[The problem]: Though the entries hold pictures, only their text should be duplicated, exactly and in full.

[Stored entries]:
◇ ◇ ◇ ◇ ◇
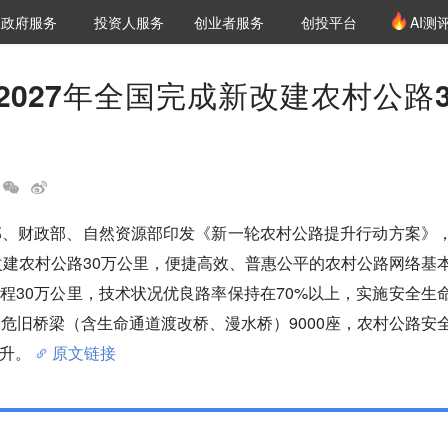
创投发布
项目推荐
核心服务
LP源计划
政府服务
投资人服务
创业者服务
创投平台
AI测
36氪Pro
VClub
VClub投资机构库
创投氪堂
城市之窗
投资机构职位推介
企业入驻
投资人认证
2027年全国完成新改建农村公路3
部、财政部、自然资源部印发《新一轮农村公路提升行动方案》
新改建农村公路30万公里，便捷高效、普惠公平的农村公路网络基
程30万公里，技术状况优良路率保持在70%以上，实施安全生
造危旧桥梁（含生命通道渡改桥、漫水桥）9000座，农村公路安
升。
原文链接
◇ ◇ ◇ ◇ ◇
[Exercise output]:
创投发布
项目推荐
核心服务
LP源计划
政府服务
投资人服务
创业者服务
创投平台
AI测
36氪Pro
VClub
VClub投资机构库
创投氪堂
城市之窗
投资机构职位推介
企业入驻
投资人认证
2027年全国完成新改建农村公路3
部、财政部、自然资源部印发《新一轮农村公路提升行动方案》
新改建农村公路30万公里，便捷高效、普惠公平的农村公路网络基
程30万公里，技术状况优良路率保持在70%以上，实施安全生
造危旧桥梁（含生命通道渡改桥、漫水桥）9000座，农村公路安
升。
原文链接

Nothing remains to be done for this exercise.